Then there is the matter of consciousness, the observers at the end of the chain seeking the answers to all such questions. On this planet at least only humans appear to be observers of this kind. There is a general acceptance of higher animals (at least) being conscious in the sense of having a “something it is like to be” experience. But none of them (and indeed not all humans) appear to ask or care to look into the fundamentals of that experience. Still, only humans ask these questions, and only humans direct behavior towards answering them.

As an edge case for physics the matter of consciousness poses a special problem. No one denies that consciousness in some sense exists in the physical universe. But it is not, like the other edge cases, so obvious that the answer to the “what must be true” question would or could be purely physical, leaving no room for a non-redundant, non-physical component of the answer. Most physicists and philosophers today simply assume that, like everything else that physics has discovered, this limit too will ultimately prove to have a purely physical explanation. But this reasoning ignores the fact that physics can detect only the physical whether there is anything else in the universe or not; we are returned to the physicalist assumption.
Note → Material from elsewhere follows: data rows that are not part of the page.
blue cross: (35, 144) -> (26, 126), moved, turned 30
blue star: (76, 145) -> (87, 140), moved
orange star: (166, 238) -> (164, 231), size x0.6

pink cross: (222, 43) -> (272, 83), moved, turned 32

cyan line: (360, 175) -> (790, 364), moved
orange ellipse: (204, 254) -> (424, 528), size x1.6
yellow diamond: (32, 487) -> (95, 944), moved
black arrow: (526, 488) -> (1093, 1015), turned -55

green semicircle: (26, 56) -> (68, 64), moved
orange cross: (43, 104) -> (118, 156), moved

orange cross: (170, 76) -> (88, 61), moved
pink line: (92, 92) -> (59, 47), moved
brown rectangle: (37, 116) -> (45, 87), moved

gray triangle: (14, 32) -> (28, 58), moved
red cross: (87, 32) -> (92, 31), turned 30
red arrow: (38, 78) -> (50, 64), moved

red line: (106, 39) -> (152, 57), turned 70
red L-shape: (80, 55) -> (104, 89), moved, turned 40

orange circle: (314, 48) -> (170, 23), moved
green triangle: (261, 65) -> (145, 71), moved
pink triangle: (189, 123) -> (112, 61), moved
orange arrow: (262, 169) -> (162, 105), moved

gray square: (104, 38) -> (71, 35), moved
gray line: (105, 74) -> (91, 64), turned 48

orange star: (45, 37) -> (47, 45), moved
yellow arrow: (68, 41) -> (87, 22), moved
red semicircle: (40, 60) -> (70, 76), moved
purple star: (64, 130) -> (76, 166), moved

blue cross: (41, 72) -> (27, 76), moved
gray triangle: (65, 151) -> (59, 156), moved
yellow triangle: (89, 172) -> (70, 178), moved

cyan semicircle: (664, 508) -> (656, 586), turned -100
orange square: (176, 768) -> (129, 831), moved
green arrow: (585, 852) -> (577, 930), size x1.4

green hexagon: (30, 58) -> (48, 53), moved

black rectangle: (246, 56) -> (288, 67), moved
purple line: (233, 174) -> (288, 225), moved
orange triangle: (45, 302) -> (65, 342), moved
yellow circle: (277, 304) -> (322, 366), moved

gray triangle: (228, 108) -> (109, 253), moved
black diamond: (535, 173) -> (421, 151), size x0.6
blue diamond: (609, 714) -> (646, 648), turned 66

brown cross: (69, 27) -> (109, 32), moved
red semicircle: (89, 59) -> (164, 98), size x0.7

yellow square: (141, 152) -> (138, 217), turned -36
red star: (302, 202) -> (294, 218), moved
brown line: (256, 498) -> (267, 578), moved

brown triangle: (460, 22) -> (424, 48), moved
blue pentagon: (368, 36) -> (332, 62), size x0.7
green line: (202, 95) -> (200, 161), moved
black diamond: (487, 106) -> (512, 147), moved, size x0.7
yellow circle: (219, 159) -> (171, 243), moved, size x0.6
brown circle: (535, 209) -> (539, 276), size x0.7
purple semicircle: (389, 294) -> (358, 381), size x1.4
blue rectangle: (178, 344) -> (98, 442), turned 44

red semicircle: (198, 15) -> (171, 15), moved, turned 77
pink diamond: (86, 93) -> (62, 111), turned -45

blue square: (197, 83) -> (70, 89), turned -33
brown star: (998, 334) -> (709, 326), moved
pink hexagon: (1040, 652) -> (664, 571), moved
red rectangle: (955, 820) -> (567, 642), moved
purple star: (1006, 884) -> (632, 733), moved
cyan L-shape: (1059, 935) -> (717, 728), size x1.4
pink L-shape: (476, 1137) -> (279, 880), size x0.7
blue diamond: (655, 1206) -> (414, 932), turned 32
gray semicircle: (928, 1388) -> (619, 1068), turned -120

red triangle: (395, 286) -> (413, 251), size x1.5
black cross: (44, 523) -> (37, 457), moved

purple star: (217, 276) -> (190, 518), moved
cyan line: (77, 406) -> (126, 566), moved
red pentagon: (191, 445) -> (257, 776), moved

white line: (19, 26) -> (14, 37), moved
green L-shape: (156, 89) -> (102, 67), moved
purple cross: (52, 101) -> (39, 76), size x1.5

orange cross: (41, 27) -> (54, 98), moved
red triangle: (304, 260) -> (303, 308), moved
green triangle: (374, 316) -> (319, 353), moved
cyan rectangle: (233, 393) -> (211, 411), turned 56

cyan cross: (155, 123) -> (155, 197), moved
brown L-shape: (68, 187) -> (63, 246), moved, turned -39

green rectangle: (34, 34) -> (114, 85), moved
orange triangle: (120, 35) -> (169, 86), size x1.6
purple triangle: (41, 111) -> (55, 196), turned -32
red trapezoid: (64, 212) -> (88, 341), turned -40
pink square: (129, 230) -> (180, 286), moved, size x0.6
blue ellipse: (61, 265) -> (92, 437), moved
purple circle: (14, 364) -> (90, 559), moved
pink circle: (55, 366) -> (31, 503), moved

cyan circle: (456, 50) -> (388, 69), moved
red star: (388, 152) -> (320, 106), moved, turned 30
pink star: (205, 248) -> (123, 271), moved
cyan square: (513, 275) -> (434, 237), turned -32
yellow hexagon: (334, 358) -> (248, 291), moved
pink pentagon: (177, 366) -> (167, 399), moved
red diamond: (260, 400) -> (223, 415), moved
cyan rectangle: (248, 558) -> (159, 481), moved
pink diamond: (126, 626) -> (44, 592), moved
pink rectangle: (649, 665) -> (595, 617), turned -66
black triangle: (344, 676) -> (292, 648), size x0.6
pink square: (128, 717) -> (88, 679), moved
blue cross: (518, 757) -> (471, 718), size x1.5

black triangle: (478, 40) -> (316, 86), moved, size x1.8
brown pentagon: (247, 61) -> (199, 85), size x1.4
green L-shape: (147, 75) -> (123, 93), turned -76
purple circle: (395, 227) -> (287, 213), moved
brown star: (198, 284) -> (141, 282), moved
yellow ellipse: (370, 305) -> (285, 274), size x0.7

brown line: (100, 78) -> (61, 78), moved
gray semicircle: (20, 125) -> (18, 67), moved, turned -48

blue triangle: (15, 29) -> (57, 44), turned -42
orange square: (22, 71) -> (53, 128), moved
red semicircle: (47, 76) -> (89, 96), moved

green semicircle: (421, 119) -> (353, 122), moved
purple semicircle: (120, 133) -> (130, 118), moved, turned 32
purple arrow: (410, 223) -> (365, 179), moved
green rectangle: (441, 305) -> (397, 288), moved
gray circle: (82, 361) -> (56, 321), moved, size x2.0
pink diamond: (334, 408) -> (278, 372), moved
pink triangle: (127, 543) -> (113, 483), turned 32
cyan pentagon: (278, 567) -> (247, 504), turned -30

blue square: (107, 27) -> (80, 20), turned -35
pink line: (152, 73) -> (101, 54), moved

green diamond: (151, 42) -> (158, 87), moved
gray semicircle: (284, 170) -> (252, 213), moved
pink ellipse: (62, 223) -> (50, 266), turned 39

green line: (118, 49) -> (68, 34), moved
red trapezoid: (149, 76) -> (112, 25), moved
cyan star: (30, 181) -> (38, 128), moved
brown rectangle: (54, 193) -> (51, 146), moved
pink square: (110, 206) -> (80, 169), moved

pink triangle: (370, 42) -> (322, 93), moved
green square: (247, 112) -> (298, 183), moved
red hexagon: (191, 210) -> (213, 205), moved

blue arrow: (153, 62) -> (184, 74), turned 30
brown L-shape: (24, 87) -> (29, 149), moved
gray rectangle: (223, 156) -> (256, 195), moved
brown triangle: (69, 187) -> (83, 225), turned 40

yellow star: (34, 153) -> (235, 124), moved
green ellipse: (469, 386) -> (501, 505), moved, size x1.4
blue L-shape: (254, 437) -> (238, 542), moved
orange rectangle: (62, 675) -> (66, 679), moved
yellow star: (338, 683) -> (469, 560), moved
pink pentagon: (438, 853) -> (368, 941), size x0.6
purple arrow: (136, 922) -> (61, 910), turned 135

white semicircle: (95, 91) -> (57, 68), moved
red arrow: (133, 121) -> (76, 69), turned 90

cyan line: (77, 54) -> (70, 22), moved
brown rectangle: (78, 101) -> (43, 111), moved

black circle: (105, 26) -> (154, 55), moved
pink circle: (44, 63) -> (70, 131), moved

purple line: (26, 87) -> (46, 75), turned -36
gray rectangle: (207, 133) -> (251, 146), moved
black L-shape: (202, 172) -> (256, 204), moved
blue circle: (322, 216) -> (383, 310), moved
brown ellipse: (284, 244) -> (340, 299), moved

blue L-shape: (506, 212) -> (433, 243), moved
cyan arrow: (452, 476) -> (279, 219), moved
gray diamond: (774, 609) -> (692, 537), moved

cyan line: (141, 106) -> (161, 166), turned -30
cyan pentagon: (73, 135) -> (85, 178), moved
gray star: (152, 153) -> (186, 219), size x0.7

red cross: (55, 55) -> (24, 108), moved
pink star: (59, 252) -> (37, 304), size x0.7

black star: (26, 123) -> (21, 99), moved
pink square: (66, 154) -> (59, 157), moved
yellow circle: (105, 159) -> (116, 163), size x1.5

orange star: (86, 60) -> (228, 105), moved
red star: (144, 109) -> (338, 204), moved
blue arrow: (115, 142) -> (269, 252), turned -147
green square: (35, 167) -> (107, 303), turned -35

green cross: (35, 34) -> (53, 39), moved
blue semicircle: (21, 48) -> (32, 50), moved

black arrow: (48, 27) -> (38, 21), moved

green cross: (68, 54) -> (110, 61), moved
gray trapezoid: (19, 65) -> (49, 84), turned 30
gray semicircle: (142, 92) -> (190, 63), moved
Even if physics happens to be wrong concerning physicalism, metaphysics, some explanation for both the physical and the non-physical cohabiting the universe, will be unhelpful unless there is some means by which we can narrow metaphysical possibility. Underdetermination is a problem whenever the observers reach, temporarily or otherwise, some explanatory limit. Physics has a methodology (observational, mathematical, and experimental) it applies to limit the range of possible explanations though as I will show in part II the edge cases, even apart from consciousness, are often, even in principle, beyond such treatment. Even where applicable, math, experiment, and observation might not serve to pick a single explanation, but they do limit the reasonable candidates. Not all theories qualify. For metaphysics to be reasonable the same consideration must apply. There may be no method by which a single metaphysical theory can be identified as “the true answer”, but there should be some means to narrow the candidate field. Science is about what happens, while metaphysics is about what is possible.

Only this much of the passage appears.